Data for review section start
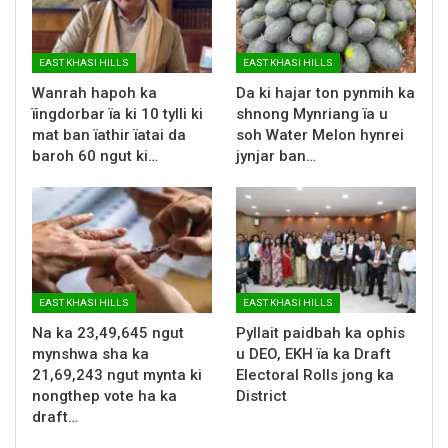
EAST KHASI HILLS
EAST KHASI HILLS
Wanrah hapoh ka
Da ki hajar ton pynmih ka
ïingdorbar ïa ki 10 tylli ki
shnong Mynriang ïa u
mat ban ïathir ïatai da
soh Water Melon hynrei
baroh 60 ngut ki…
jynjar ban…
EAST KHASI HILLS
EAST KHASI HILLS
Na ka 23,49,645 ngut
Pyllait paidbah ka ophis
mynshwa sha ka
u DEO, EKH ïa ka Draft
21,69,243 ngut mynta ki
Electoral Rolls jong ka
nongthep vote ha ka
District
draft…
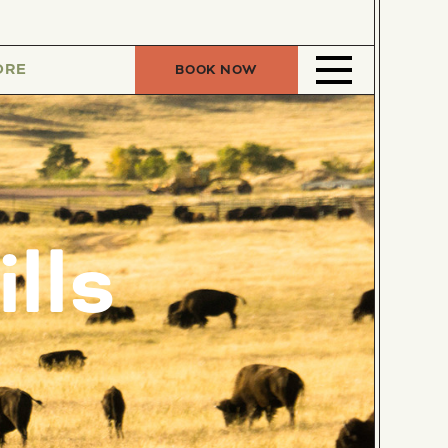
ORE
BOOK NOW
lls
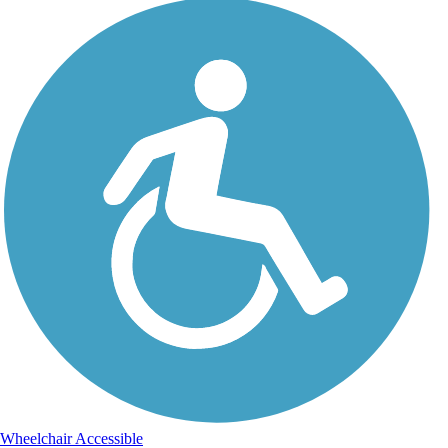
Wheelchair Accessible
Data for review section end
Output exactly the lines from the one containing "nongthep vote ha ka" through the last line of the records above, both included, leaving out any pictures.

▶ [Exercise answer]:
nongthep vote ha ka
District
draft…
ORE
BOOK NOW
lls
Wheelchair Accessible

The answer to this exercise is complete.